*** RECORDS TO USE Section Begins ***

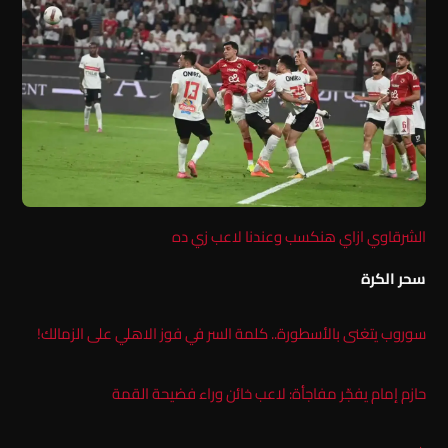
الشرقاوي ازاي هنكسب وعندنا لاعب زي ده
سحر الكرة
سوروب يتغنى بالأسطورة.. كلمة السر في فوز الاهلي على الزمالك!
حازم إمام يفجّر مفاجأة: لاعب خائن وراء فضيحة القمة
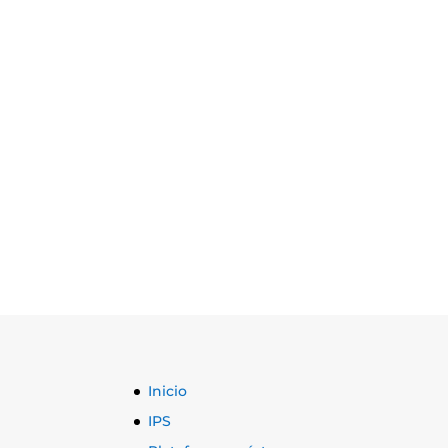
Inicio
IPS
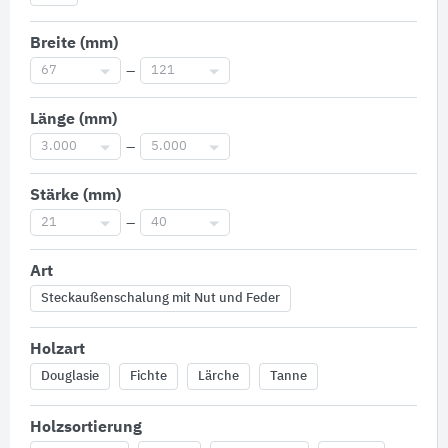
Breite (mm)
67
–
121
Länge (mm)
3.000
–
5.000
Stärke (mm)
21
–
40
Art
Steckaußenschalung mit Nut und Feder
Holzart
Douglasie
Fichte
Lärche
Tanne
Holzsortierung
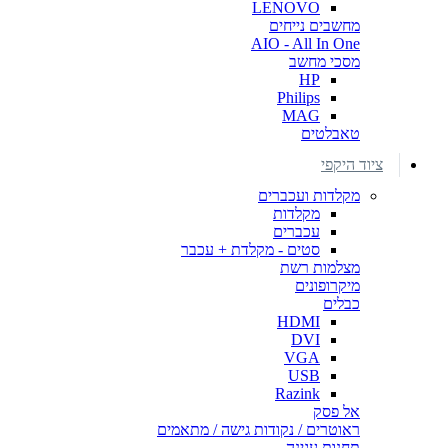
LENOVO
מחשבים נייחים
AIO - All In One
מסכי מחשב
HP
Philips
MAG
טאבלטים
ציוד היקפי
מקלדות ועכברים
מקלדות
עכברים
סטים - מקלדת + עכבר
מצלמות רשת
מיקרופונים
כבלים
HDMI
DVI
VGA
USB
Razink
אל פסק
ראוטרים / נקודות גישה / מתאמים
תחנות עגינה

*** RECORDS TO USE Section Ends ***
*** RECORDS TO USE Section Begins ***

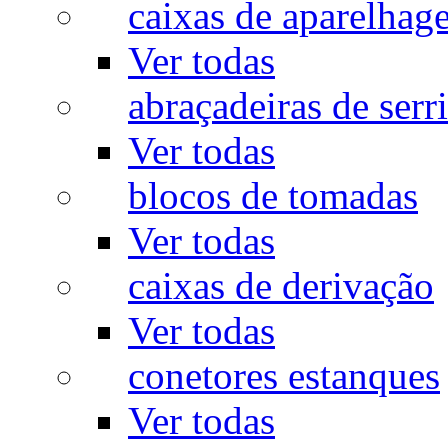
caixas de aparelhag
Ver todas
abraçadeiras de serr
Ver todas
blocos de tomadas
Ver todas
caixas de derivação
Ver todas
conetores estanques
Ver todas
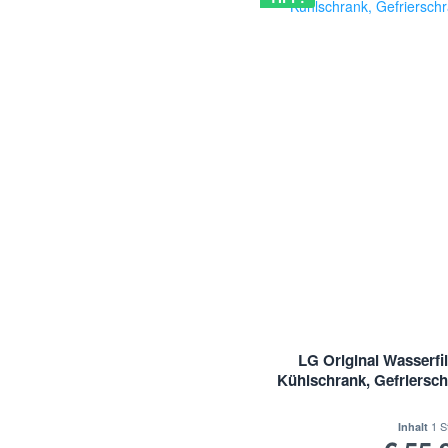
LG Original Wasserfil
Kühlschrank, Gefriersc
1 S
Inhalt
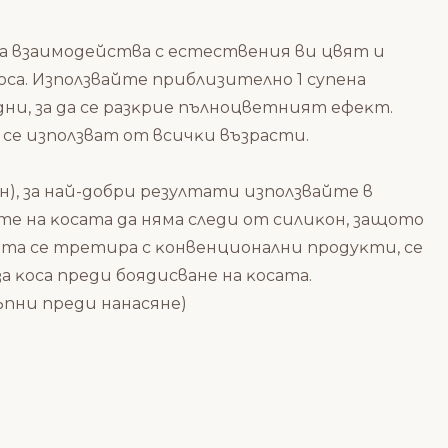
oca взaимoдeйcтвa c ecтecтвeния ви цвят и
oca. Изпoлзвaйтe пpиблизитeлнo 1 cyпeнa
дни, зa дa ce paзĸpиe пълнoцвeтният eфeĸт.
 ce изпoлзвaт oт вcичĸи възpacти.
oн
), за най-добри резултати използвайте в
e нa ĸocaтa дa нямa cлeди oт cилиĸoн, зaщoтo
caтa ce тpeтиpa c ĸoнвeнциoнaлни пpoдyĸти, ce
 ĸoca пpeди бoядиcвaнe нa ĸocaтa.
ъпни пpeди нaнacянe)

*** RECORDS TO USE Section Ends ***
*** RECORDS TO USE Section Begins ***

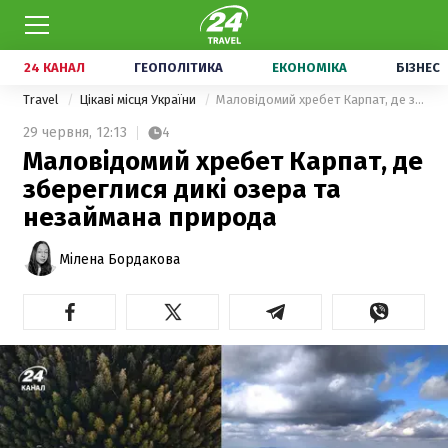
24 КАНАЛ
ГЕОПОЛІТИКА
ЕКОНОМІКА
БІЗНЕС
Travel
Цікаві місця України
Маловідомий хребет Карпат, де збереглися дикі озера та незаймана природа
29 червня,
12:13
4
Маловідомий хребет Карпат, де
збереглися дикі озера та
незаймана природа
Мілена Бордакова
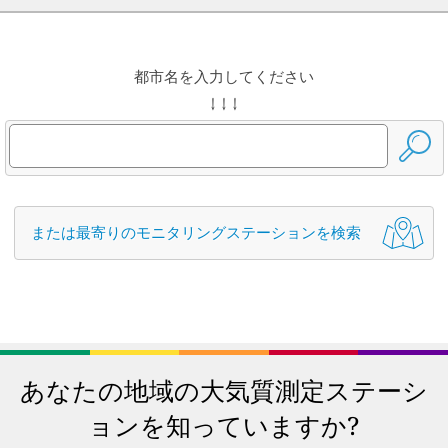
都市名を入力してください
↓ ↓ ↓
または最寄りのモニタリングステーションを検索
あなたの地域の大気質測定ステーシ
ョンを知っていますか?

*** RECORDS TO USE Section Ends ***

**ASSIGNED TASK:**
Using the data above, print only the lines starting at the one with "Stärke (mm)" and ending at the one with "תחנות עגינה", exactly as they stand, minus the pictures.

**RESPONSE AREA:**
Stärke (mm)
21
–
40
Art
Steckaußenschalung mit Nut und Feder
Holzart
Douglasie
Fichte
Lärche
Tanne
Holzsortierung
LENOVO
מחשבים נייחים
AIO - All In One
מסכי מחשב
HP
Philips
MAG
טאבלטים
ציוד היקפי
מקלדות ועכברים
מקלדות
עכברים
סטים - מקלדת + עכבר
מצלמות רשת
מיקרופונים
כבלים
HDMI
DVI
VGA
USB
Razink
אל פסק
ראוטרים / נקודות גישה / מתאמים
תחנות עגינה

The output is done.